◆ EXERCISE BRIEF: An exact transcription of all the records is required, minus the images.

[[ DATA FOR THE TASK open ]]

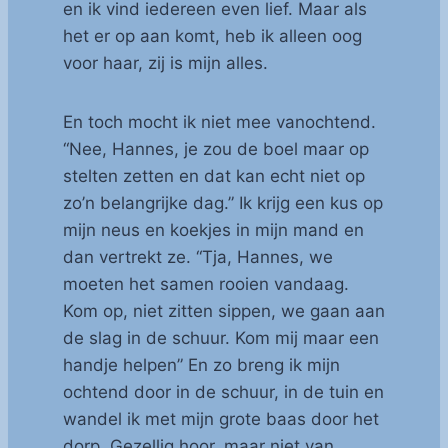
en ik vind iedereen even lief. Maar als
het er op aan komt, heb ik alleen oog
voor haar, zij is mijn alles.
En toch mocht ik niet mee vanochtend.
“Nee, Hannes, je zou de boel maar op
stelten zetten en dat kan echt niet op
zo’n belangrijke dag.” Ik krijg een kus op
mijn neus en koekjes in mijn mand en
dan vertrekt ze. “Tja, Hannes, we
moeten het samen rooien vandaag.
Kom op, niet zitten sippen, we gaan aan
de slag in de schuur. Kom mij maar een
handje helpen” En zo breng ik mijn
ochtend door in de schuur, in de tuin en
wandel ik met mijn grote baas door het
dorp. Gezellig hoor, maar niet van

[[ DATA FOR THE TASK closed ]]

◆ ANSWER FOR THIS EXERCISE:
en ik vind iedereen even lief. Maar als
het er op aan komt, heb ik alleen oog
voor haar, zij is mijn alles.
En toch mocht ik niet mee vanochtend.
“Nee, Hannes, je zou de boel maar op
stelten zetten en dat kan echt niet op
zo’n belangrijke dag.” Ik krijg een kus op
mijn neus en koekjes in mijn mand en
dan vertrekt ze. “Tja, Hannes, we
moeten het samen rooien vandaag.
Kom op, niet zitten sippen, we gaan aan
de slag in de schuur. Kom mij maar een
handje helpen” En zo breng ik mijn
ochtend door in de schuur, in de tuin en
wandel ik met mijn grote baas door het
dorp. Gezellig hoor, maar niet van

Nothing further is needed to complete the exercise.